Spesso chi si invischia in un legame di dipendenza ha un’autonomia più fragile, una svalutazione pervasiva del valore di sé, un bisogno continuo di conferme. Per dare risposta a queste necessità, si arriva alla frustrazione e alla delusione, che portano con sé i fantasmi della separazione e della solitudine. Pur di non sentirsi soli e dare un senso di completezza alla propria persona, ci si annulla, non si ascoltano più i propri bisogni, con la speranza che il nostro amore sarà in grado di cambiare l’altra persona e creare una coppia felice. In realtà si sperimentando poi forti vissuti di ansia e sensi di colpa, rabbia e frustrazione nel non vedere l’amore ricambiato.
“Non posso stare con te” – “non posso vive senza di te”: ecco il paradosso di questo tipo di amore, dove si finisce ad amare l’altro più di se stessi.
Quale emozione caratterizza maggiormente questo tipo di amore? La PAURA: paura di perdere l’amore, paura dell’abbandono, paura di mostrarsi per quello che si è, senso di colpa, senso di inferiorità, rabbia, gelosia e possessività.
Queste difficoltà si riscontrano principalmente in chi soffre di disturbo d’ansia di separazione, disturbo dipendente di personalità, disturbo narcisistico di personalità, disturbo borderline di personalità, depressione.
Perché questi legami non finiscono, se sono alimentati dalla paura? Perché in genere si sceglie un partner manipolatore, in grado di approfittare della dedizione e devozione dell’altro. Attraverso la tendenza a sminuire, criticare e/o umiliare l’altro, a raccontare bugie, a fare spesso la vittima colpevolizzando l’altro, ad essere aggressivo e geloso, costringendo il partener a lasciare le sue amicizie ed i suoi interessi si crea così il circolo vizioso che alimenta l’altalena emotiva che viene scambiata per amore.

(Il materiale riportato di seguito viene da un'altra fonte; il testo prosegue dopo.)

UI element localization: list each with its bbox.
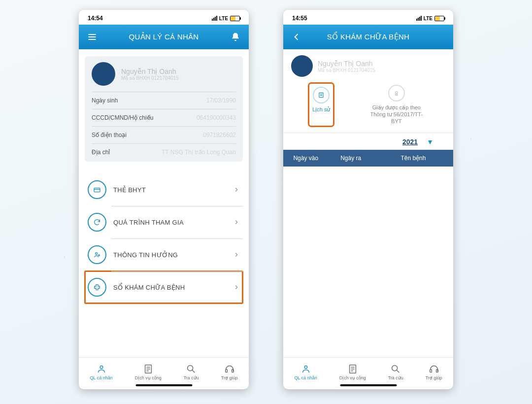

Quando un soggetto con una dipendenza affettiva arriva in terapia, proprio per la sua grande sofferenza, si dovrà affrontare il senso di vuoto, di perdita di identità, i sentimenti di rabbia e frustrazione. Queste emozioni saranno la base per andare alla ricerca della propria autonomia e individualità, riscoprendo se stessi, capire cosa si sente e cosa si pensa, aprirsi a nuove possibilità di scelta, e sganciarsi dalle false illusioni di poter cambiare l’altro grazie all’amore o essere salvati dal super-eroe.